Ünlü Alman psikolog Erich Fromm ’un sorusu şu: “Biz gerçekten yaşıyor muyuz? Kendi hayatımızı mı, yoksa başkalarının bizim için kurduğu bir hayatı mı?”
Ünlü Alman psikolog Erich Fromm ‘un sorusu şu: “Gerçekten yaşıyor muyuz? Kendi hayatımız mı yoksa başkalarının bizim için inşa ettiği bir hayat mı?
Cevabı şu: “Birbirimize uymayan hedeflerin peşinden gidersek hayatımız karmakarışık olur ve psikolojik rahatsızlıklarımız artar.

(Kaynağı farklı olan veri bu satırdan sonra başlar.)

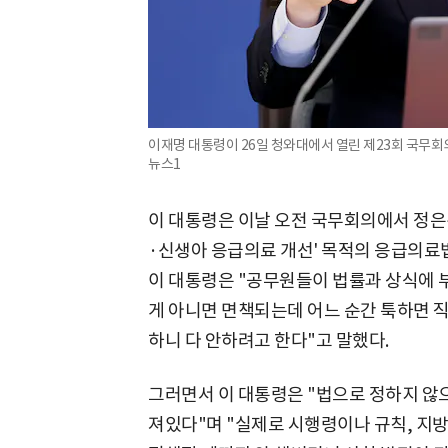
이재명 대통령이 26일 청와대에서 열린 제23회 국무회의
뉴스1
이 대통령은 이날 오전 국무회의에서 정은
·신생아 응급의료 개선' 목적의 응급의료법
이 대통령은 "공무원들이 법률과 상식에 
게 아니면 면책되는데 어느 순간 툭하면 
하니 다 안하려고 한다"고 말했다.
그러면서 이 대통령은 "법으로 정하지 않으
져있다"며 "실제로 시행령이나 규칙, 지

Her şeyden önce, çelişen hedeflerimizi belirleyelim.”
1900’de Almanya’nın Frankfurt kentinde doğan psikolog Erich Fromm, 1933’te Hitler’in iktidara gelmesiyle ABD’ye gitti.

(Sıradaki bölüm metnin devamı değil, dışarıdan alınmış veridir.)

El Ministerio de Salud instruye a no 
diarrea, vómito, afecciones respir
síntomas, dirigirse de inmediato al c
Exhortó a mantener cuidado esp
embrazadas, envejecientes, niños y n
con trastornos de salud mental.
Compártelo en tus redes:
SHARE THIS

Psikoloji, felsefe ve sosyoloji alanlarında çalışmaları vardır ve üniversitelerde profesör ünvanı ile öğretim görevlisi olarak dersler vermektedir. 1965’te emekli olduktan sonra İsviçre’ye yerleşir ve 1980’de orada ölür.
Erich Fromm, Türkiye’de özellikle Sevme Sanatı, Yaşama Sanatı, Sahip Olmak ya da Olmak, Sağlıklı Toplum gibi çalışmalarıyla tanınmaktadır.
Bu Pazar günü sizlere bahsedeceğim eserinin adı “Hayatı Sevmek”. Bu kitap, Fromm’un hayatının son evresinin bir ürünü.
Kitap, bir radyo programı çerçevesinde Erich Fromm ile röportaj yapan Hans Jürgen Schultz’un sorularına verilen cevaplardan oluşuyor.
Schultz’un röportaj sonrası görüşü şu şekildeydi: “Kısacası Fromm ne bir sihirbaz ne de bir akademisyendi, kalbi ve aklı bir araya getiren bir bilgeydi”.
SEVGİYLE YARATIM
Erich Fromm birçok eserinde olduğu gibi bu kitabında da aşk konusuna değiniyor. İnsanın sevgiyle bir şey yaratabileceğine, kendi sevgisiyle başkalarında sevgi yaratmaktansa sadece sevilmeyi arzuladığına pek inanmadığına dikkat çekiyor.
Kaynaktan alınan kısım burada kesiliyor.